Lily’s eyes sparked like prisms, a brilliance of hot and cold. Her graceful features were sharp with all the earnestness of her heart spilled out, nothing held back, the emotions raw and clear.

For once he couldn’t disagree with her. Carr had gone too far. It was one thing for a girl to choose the harlot’s life. But it was an entirely different matter to be forced into it.

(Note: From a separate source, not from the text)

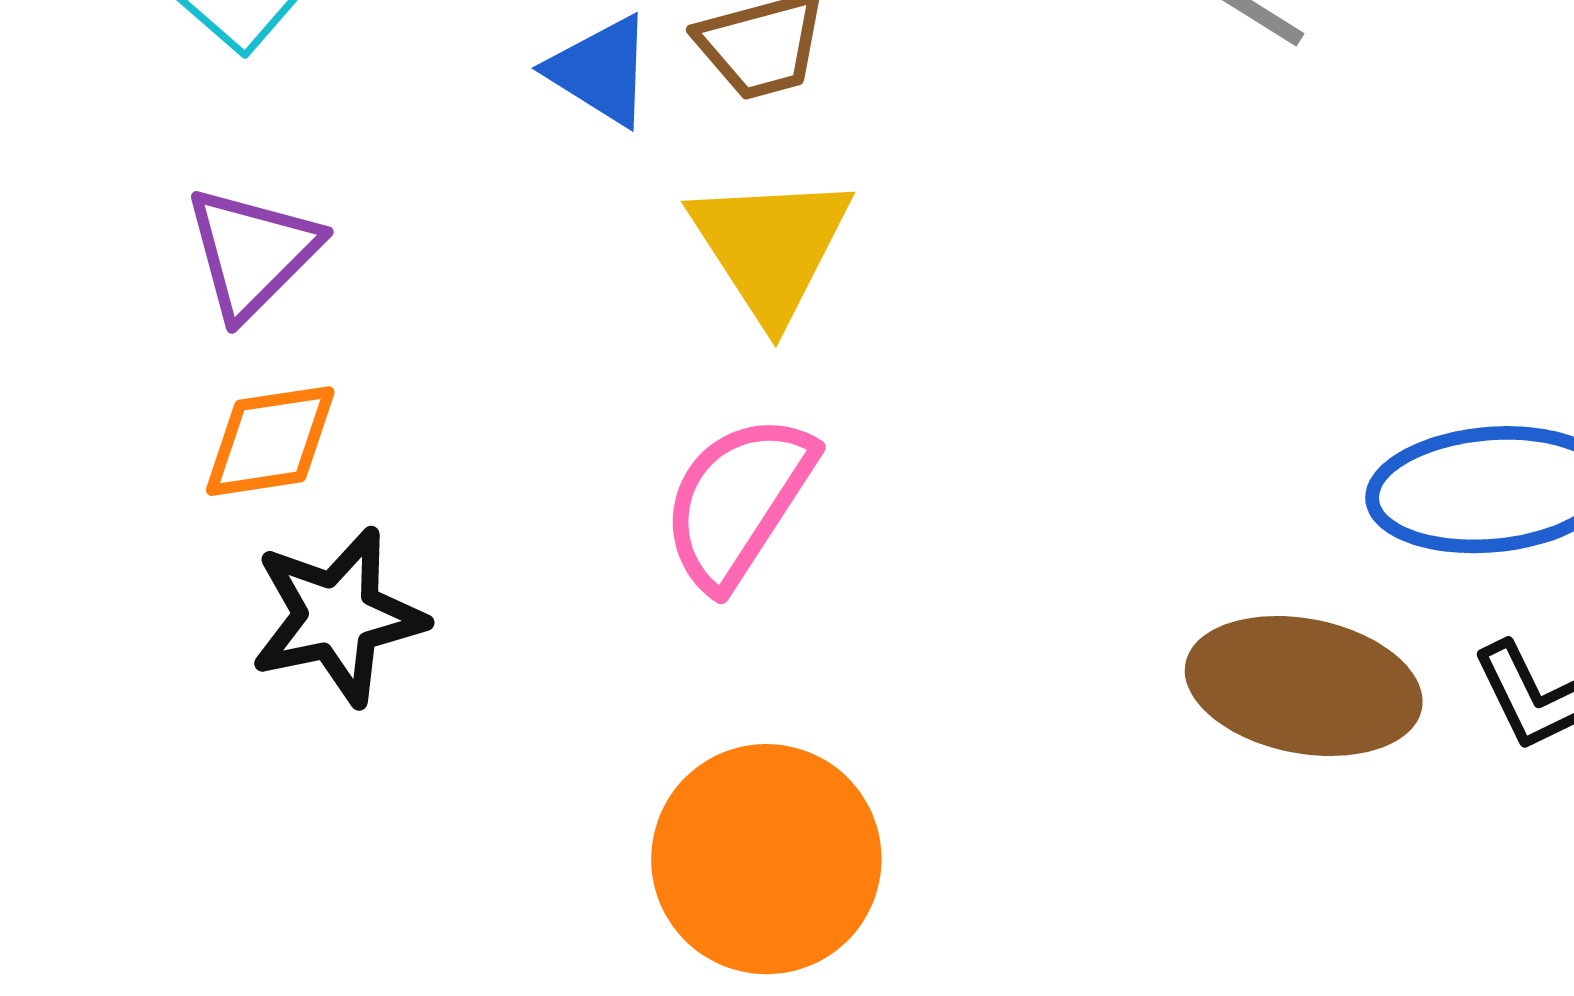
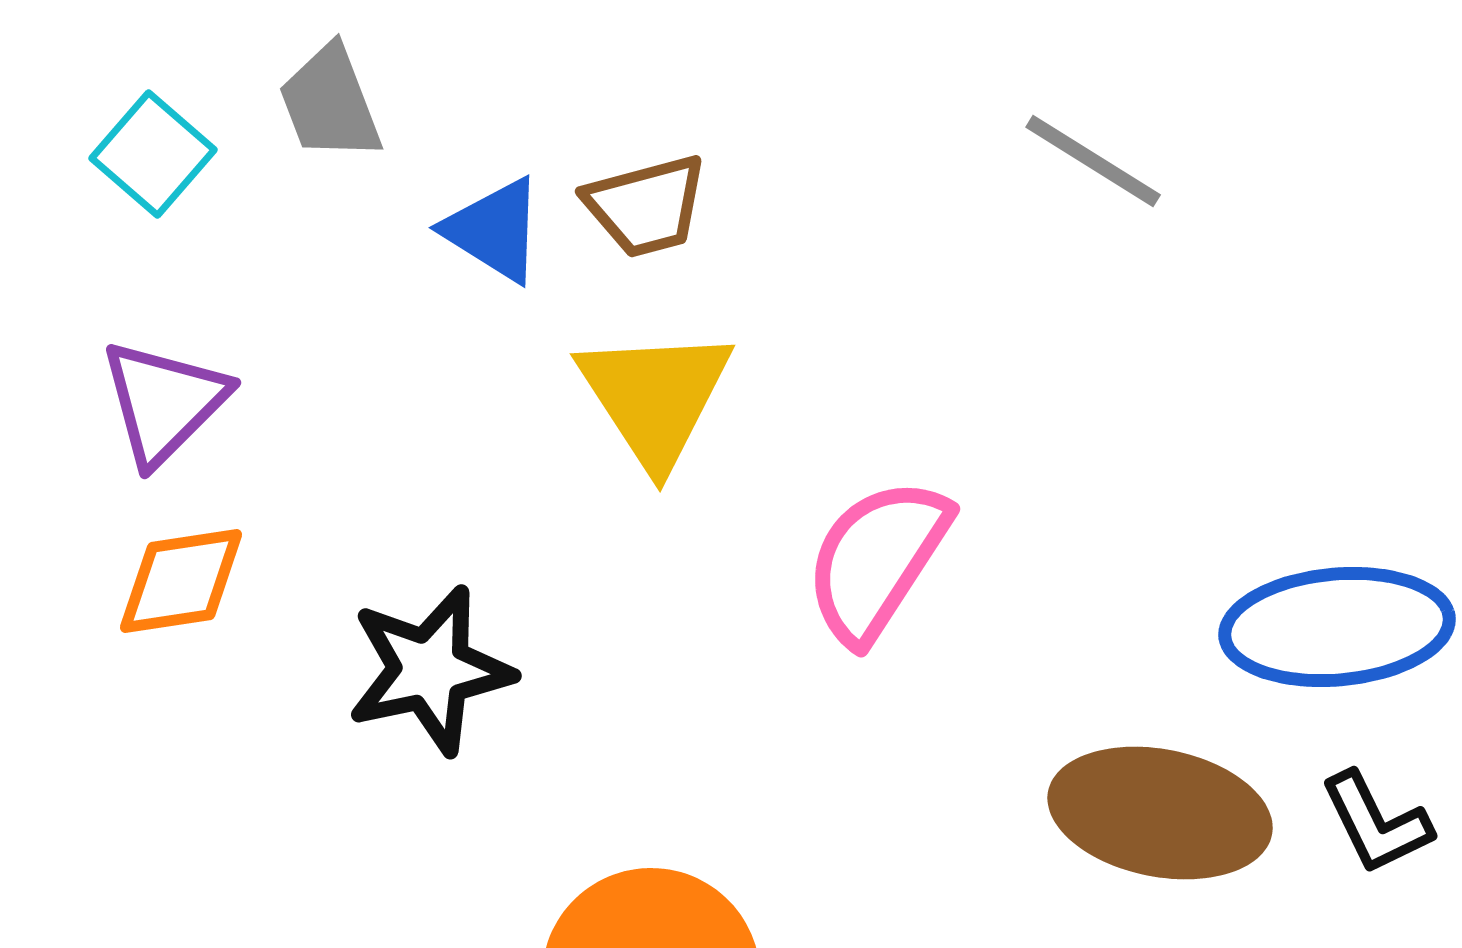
pink semicircle: (738, 501) -> (877, 560), moved
black star: (338, 616) -> (430, 670), moved

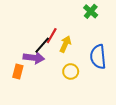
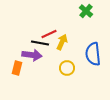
red line: (52, 36) -> (49, 34), turned 35
black line: (42, 45) -> (40, 43), turned 60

“It’s a shame,” said Stuart between mouthfuls. “The girls who answer Carr’s ad are the upstanding ones, the ones looking for decent jobs. If they’d wanted to join a bawdy house, they didn’t need to come north to do it.”

Connell knew full well Stuart wouldn’t be able to run a story about Carr in the Harrison Herald. And he had the feeling his friend knew it too. Stuart couldn’t print anything detrimental about Carr, not without putting his life in peril.

The door of the hotel opened and slammed against the wall.

Lily and Frankie jumped.

“Speak of the devil,” Vera muttered.

Carr stepped through the doorway, his shiny black boots clicking an ominous rhythm against the plank floor. He swept off his hat and combed his fingers through his immaculately trimmed hair. Dressed as impeccably as always in a town coat, a matching vest, and a bow tie at his throat, he could have passed for a lumber baron.